◆ RECORDS FOR THE TASK:
◇ ◇ ◇

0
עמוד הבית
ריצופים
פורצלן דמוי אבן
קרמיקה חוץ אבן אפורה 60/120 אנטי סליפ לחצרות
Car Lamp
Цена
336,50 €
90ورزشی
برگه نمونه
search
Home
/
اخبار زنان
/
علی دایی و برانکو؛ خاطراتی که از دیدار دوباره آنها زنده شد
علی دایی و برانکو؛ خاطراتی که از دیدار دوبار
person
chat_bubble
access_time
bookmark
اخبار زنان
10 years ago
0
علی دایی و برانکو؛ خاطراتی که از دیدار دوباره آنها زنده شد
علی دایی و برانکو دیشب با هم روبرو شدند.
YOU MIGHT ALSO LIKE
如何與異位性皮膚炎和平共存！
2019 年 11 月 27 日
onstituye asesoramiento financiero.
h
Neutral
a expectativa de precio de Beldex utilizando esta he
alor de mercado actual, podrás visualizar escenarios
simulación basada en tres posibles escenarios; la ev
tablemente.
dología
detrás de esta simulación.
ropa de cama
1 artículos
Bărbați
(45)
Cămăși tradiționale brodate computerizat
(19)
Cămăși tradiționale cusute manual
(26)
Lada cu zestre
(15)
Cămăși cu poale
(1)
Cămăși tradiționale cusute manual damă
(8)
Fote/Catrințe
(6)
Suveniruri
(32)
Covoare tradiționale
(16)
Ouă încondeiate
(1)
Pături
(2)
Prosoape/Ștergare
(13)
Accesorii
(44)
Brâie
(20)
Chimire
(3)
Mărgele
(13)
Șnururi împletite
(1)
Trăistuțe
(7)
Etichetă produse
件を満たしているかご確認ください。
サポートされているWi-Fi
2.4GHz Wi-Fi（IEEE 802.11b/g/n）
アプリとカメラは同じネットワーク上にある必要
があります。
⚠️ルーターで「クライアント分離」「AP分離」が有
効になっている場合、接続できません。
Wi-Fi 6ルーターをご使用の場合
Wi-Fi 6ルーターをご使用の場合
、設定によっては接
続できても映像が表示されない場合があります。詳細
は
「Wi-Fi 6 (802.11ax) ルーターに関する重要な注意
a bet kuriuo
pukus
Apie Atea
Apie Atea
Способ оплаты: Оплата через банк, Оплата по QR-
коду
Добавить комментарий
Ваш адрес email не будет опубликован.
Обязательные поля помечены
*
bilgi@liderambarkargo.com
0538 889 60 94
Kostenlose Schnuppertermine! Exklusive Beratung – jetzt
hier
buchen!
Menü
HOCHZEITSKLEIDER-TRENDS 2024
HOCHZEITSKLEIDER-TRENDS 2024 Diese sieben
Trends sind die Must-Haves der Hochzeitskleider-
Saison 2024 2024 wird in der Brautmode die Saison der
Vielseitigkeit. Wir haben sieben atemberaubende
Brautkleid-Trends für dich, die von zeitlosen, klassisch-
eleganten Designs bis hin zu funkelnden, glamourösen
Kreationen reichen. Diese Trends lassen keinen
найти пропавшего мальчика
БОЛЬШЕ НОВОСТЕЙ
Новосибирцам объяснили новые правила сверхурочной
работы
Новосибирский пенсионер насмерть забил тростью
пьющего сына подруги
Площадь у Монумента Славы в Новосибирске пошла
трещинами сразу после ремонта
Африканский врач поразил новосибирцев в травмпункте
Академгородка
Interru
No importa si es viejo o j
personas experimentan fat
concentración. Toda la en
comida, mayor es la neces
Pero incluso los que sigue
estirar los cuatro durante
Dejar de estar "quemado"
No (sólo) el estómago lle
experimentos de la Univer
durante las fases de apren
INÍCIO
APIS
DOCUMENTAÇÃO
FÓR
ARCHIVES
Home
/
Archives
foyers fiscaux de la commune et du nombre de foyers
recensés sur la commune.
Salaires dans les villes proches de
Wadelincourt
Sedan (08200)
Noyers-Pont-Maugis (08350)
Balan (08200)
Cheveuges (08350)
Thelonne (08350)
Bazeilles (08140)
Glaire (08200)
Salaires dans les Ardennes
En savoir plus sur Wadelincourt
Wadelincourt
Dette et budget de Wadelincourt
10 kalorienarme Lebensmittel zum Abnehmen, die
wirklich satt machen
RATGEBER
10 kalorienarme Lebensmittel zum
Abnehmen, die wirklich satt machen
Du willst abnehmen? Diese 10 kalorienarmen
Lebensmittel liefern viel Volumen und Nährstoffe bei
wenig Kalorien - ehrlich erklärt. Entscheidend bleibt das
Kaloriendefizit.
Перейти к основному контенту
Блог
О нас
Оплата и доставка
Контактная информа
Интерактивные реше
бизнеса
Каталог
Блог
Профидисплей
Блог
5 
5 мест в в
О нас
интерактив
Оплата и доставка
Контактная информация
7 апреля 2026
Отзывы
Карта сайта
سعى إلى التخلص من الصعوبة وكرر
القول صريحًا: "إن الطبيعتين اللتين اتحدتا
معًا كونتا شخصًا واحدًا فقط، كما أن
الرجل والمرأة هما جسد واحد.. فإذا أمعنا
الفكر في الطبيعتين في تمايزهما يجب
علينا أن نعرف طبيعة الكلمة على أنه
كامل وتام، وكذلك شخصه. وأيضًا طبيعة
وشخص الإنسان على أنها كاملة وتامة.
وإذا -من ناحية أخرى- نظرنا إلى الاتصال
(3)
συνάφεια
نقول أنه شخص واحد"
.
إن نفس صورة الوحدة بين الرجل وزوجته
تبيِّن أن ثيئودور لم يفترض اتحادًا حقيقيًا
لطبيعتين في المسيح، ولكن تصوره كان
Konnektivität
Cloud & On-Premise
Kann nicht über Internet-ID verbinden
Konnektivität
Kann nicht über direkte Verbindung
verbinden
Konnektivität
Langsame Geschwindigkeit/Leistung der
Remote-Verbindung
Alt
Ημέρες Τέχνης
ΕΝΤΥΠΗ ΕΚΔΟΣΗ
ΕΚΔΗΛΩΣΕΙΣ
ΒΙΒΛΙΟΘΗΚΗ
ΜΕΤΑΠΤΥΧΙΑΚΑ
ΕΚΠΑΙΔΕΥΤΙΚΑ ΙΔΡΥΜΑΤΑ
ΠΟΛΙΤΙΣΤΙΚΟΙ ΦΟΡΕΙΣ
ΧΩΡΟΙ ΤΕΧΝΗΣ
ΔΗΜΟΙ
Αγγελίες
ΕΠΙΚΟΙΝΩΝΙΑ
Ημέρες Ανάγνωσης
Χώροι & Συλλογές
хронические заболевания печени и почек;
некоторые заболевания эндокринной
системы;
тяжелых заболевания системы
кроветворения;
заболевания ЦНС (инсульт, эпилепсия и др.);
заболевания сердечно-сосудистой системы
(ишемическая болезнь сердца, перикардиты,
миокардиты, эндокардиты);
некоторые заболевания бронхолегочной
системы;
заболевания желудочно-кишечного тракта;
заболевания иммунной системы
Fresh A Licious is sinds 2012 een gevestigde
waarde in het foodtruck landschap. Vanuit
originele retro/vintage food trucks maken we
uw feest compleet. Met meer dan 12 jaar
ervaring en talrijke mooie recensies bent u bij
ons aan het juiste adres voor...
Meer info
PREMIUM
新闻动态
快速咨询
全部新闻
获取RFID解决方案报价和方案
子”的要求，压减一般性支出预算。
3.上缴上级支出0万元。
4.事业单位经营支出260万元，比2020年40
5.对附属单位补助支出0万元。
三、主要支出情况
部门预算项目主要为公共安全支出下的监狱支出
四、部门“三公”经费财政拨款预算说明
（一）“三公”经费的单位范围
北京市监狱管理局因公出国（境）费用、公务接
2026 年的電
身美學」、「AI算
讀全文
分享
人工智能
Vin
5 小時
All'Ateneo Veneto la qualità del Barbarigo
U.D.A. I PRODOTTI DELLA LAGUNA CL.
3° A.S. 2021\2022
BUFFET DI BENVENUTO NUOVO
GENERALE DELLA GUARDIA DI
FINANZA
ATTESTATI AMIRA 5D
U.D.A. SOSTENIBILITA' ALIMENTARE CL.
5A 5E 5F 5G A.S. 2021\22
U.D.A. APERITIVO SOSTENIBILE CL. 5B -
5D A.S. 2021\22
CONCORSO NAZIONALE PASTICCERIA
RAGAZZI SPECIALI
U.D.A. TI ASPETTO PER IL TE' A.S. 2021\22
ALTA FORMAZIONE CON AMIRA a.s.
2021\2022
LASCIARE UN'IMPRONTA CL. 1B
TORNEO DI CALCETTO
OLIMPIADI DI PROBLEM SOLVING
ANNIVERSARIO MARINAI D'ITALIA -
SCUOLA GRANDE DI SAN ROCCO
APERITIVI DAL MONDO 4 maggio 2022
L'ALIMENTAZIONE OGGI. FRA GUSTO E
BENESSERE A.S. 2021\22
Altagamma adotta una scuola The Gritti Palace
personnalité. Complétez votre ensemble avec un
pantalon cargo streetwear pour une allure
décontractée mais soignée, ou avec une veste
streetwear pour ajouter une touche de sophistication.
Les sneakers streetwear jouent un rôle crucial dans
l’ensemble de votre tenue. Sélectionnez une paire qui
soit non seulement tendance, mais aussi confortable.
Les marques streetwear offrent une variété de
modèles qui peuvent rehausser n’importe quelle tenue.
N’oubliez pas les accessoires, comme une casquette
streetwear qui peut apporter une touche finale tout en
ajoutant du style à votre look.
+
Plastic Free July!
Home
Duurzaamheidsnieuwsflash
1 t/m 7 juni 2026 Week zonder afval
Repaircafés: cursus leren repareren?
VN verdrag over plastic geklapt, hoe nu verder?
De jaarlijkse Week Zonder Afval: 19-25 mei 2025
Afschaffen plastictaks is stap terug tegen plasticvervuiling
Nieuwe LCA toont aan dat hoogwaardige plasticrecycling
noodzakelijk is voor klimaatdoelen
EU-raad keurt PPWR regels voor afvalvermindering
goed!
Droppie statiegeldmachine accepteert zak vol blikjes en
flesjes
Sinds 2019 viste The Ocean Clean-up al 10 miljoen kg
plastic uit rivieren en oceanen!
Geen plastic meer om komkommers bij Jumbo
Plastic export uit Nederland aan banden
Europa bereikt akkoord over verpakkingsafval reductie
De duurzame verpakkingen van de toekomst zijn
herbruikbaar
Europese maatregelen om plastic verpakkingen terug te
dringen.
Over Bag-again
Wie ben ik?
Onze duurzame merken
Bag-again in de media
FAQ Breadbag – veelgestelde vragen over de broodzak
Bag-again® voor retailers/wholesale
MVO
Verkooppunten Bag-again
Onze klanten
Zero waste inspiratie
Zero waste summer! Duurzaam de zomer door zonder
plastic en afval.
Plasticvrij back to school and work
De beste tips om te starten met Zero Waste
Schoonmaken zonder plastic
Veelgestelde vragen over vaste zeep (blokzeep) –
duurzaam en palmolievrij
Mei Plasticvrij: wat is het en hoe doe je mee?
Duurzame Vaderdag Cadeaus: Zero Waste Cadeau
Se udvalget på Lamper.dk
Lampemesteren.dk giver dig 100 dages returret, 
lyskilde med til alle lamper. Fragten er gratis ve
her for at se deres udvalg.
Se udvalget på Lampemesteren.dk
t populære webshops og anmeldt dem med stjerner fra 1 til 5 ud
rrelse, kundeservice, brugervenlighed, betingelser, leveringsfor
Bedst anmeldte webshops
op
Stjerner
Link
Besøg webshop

◇ ◇ ◇

◆ ASSIGNED TASK: The range runs from the line above containing "5.对附属单位补助支出0万元。" to the line containing "OLIMPIADI DI PROBLEM SOLVING", inclusive. Restate those lines word for word and no others.

◆ ANSWER:
5.对附属单位补助支出0万元。
三、主要支出情况
部门预算项目主要为公共安全支出下的监狱支出
四、部门“三公”经费财政拨款预算说明
（一）“三公”经费的单位范围
北京市监狱管理局因公出国（境）费用、公务接
2026 年的電
身美學」、「AI算
讀全文
分享
人工智能
Vin
5 小時
All'Ateneo Veneto la qualità del Barbarigo
U.D.A. I PRODOTTI DELLA LAGUNA CL.
3° A.S. 2021\2022
BUFFET DI BENVENUTO NUOVO
GENERALE DELLA GUARDIA DI
FINANZA
ATTESTATI AMIRA 5D
U.D.A. SOSTENIBILITA' ALIMENTARE CL.
5A 5E 5F 5G A.S. 2021\22
U.D.A. APERITIVO SOSTENIBILE CL. 5B -
5D A.S. 2021\22
CONCORSO NAZIONALE PASTICCERIA
RAGAZZI SPECIALI
U.D.A. TI ASPETTO PER IL TE' A.S. 2021\22
ALTA FORMAZIONE CON AMIRA a.s.
2021\2022
LASCIARE UN'IMPRONTA CL. 1B
TORNEO DI CALCETTO
OLIMPIADI DI PROBLEM SOLVING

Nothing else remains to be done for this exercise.